July 29, 2017
The story of loopstock starts at WATTx - a venture builder that is focused on shaping new and evolving industries by creating user-centric, deep technologies. At WATTx, we identify specific problematics by conducting exploratory research in fairly broadly defined areas, like “Shipping” or “IoT Security.” loopstock started out as an “IoT for hospitals” topic area.
After a few weeks of desk research, we identified contacts working in hospitals throughout Europe, including doctors, nurses, administration, and facility managers. We conducted over 18 stakeholder interviews. Our interviews and observations in the hospital environment enabled us to gain deep insights into their routine as well as understand points of friction and frustration during their day.
The key learning from our research: everyone feels like they need to complete several tasks that are not related to the job they are supposed to do. Doctors, for instance, spend around 40% of their time hand-typing patient files and chasing down paperwork from the previous doctors of their patients. Most of the recognized problems seemed to be coming from missing digitalisation in the healthcare sector. Or from a lack of interoperability of installed technical solutions. As a result, nurses spend around 30% of their time doing manual, inventory-related activities and have less time to provide direct care to their patients.

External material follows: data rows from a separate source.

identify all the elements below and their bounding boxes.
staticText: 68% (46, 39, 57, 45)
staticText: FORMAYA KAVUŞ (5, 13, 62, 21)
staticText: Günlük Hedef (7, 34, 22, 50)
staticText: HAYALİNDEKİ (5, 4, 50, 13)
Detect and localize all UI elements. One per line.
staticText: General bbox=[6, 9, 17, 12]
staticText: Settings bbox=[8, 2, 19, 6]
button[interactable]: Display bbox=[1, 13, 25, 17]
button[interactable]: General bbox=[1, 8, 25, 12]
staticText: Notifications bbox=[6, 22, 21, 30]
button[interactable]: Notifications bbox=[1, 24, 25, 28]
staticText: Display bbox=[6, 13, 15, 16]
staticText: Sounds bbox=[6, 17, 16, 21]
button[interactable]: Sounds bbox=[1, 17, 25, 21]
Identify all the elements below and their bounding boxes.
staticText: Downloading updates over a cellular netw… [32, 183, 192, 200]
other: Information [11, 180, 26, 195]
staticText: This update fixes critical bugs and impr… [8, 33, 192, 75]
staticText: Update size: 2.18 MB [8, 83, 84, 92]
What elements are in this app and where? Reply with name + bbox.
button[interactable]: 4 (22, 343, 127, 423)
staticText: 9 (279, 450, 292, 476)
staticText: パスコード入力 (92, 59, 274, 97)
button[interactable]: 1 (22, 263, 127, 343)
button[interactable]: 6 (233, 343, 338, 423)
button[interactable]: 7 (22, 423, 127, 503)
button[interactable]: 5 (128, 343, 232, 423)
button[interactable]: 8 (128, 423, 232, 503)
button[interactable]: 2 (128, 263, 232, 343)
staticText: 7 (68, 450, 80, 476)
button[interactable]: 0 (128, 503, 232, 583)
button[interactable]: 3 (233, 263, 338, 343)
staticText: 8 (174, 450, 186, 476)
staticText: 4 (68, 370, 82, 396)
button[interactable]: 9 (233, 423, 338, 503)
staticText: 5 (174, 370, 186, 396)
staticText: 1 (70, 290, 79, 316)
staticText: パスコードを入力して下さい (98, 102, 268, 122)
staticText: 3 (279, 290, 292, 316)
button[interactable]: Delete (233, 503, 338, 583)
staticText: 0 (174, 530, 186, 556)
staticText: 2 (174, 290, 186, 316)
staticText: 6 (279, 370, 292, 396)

The biggest cost driver for a hospital is their inventory. Around 25% of the total operating costs of an average hospital are inventory related. Over 70% of all hospitals in Europe heavily rely on manual processes to handle their stock. This is not only time consuming but also very error-prone. Around 10% of medicine expires in storage, another 5% of the items go missing and over 7% is not billed to patients (from “Healthcare report strength in unity” by McKinsey, 2014, and “The Pharmaceutical industry in Germany” by GTAI, 2017). Additionally, the procurist or supply chain manager of a hospital or hospital chain does not usually have the transparency he needs to make informed decisions or to support his negotiations with suppliers: “most [clinics] do not have a core database. They do not have complete information about the products they procure or those they have in stock.”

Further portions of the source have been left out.